## What to work on
From the entries that follow, copy each line containing the word "Affordable".

************

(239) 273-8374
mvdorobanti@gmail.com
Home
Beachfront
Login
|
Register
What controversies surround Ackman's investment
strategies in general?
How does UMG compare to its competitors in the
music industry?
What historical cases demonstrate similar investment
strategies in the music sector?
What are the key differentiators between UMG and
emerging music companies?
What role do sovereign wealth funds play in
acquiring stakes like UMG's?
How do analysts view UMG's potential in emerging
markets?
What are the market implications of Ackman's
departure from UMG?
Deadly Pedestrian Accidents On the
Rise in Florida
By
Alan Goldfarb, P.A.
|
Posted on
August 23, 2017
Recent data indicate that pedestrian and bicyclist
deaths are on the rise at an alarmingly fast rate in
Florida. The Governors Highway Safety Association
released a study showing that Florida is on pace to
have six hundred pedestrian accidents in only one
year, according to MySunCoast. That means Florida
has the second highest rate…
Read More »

************

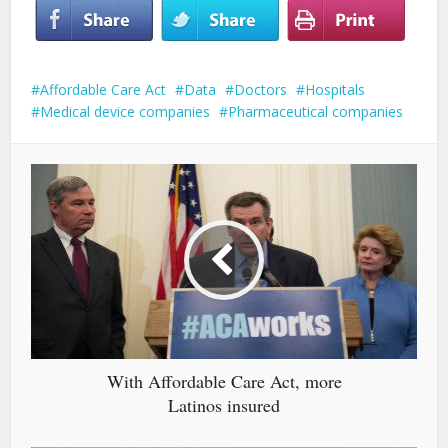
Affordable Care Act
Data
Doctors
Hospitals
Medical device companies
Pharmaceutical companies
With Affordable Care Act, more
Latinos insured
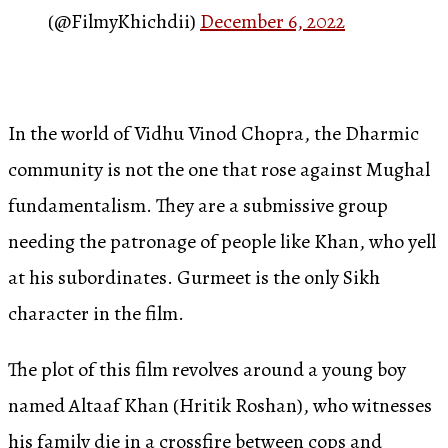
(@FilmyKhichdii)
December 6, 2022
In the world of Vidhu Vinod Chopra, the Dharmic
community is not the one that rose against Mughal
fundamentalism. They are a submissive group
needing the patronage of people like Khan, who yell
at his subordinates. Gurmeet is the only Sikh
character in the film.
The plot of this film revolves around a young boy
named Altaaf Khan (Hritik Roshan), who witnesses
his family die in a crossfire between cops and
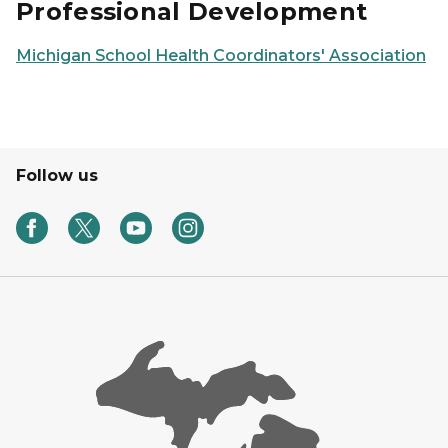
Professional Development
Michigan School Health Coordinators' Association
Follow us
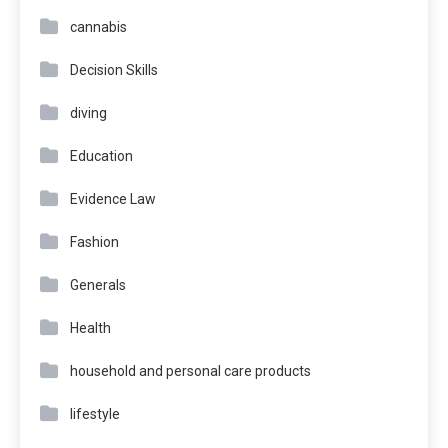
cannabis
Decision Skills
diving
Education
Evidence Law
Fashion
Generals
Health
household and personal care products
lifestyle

************

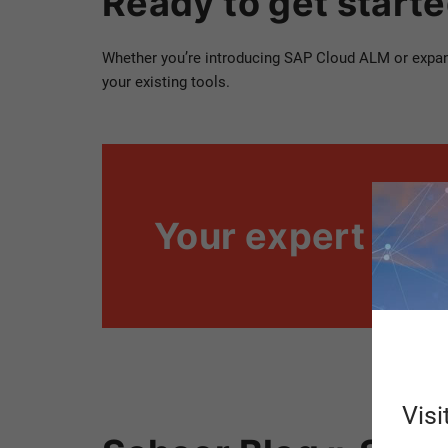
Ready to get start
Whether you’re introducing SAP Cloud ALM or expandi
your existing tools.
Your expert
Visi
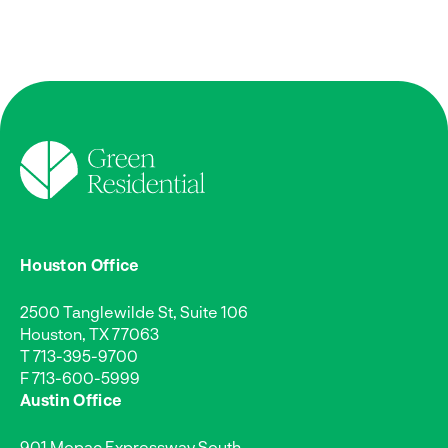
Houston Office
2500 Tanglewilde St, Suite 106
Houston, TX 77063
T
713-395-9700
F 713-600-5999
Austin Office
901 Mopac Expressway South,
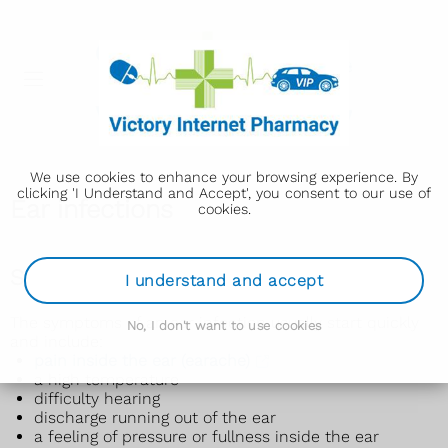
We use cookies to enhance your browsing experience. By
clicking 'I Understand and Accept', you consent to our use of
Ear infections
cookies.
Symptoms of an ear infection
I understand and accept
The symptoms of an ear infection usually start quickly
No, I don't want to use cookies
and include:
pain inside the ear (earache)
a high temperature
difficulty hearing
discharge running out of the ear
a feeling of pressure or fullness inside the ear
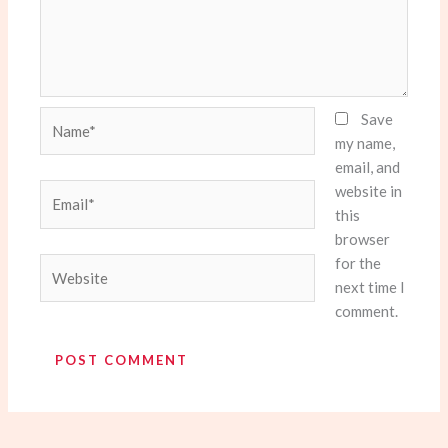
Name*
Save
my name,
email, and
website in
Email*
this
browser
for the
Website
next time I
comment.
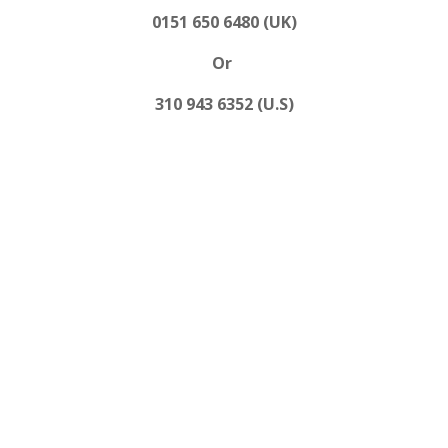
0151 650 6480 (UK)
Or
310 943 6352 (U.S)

************

## Output of the exercise
Affordable Care Act
With Affordable Care Act, more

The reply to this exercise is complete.